2018 documentary film

1984, When The Sun Didn’t Rise is a 2018 documentary film directed by Teenaa Kaur Pasricha, that delves into the lives of women residing in Delhi's Widow Colony. This colony provides a home to the widows of Sikh men who lost their lives during the 1984 Sikh Genocide. The film received several awards nationally and internationally including the National Film Award for Best Investigative Film in 2018.

The film was screened at various locations throughout the city of London. The screenings began on 7 February at University College London and included various educational institutions and gurdwaras. The final screening took place on 14 March 2018 at Coventry University. Sikh Youth UK, ‘Nishan,’ and the National Sikh Youth Federation (NSYF) jointly organized this screening.

== Production ==
The documentary was in production for five years and received partial funding from the Busan International Film Festival's Asian Network and Documentary Fund, along with support from the Leipzig International Festival for Documentary and Animated Films through their Doc Wok fellowship.
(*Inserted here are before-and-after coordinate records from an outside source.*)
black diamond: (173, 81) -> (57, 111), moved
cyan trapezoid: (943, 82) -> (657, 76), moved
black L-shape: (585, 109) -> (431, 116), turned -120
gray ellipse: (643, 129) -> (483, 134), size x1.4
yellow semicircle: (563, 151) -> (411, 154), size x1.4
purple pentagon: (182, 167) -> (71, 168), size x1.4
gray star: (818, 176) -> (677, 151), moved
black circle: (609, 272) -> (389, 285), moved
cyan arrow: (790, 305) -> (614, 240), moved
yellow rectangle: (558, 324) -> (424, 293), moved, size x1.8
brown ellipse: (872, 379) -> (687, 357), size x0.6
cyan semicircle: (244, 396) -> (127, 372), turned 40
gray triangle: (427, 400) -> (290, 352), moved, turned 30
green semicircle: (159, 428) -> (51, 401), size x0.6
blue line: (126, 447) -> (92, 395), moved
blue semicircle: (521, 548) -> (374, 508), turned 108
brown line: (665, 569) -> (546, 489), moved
The film was initially screened at the International Documentary and Short Film Festival of Kerala on 18 June 2017.

== Reception ==
Sonal Pandya of Cinestaan awarded the film 3 stars out of 5 and stated "The impassioned documentary highlights the director’s quest to uncover the forgotten, broken lives of the widows of 1984."
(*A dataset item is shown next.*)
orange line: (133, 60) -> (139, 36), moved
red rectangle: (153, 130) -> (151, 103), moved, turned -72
Damini Kulkarni from Scroll wrote "Teenaa Kaur Pasricha’s ‘1984, When The Sun Didn’t Rise’ revisits the aftermath of the Delhi riots that followed the assassination of Indira Gandhi."

== Accolades ==
The documentary was awarded the Asian Network and Documentary (AND) Fund by the Busan International Film Festival in 2015. It was also selected for the Work in Progress Lab at the Dok Leipzig International Festival for Documentary and Animated Films in Germany in 2014. In addition, the documentary received the 'BEST DOCU. FEATURE award' at the DC Asia Pacific Film Festival in the USA on 18 March 2017. The film had its premiere in India at IDSFFK Kerala on 18 June 2017.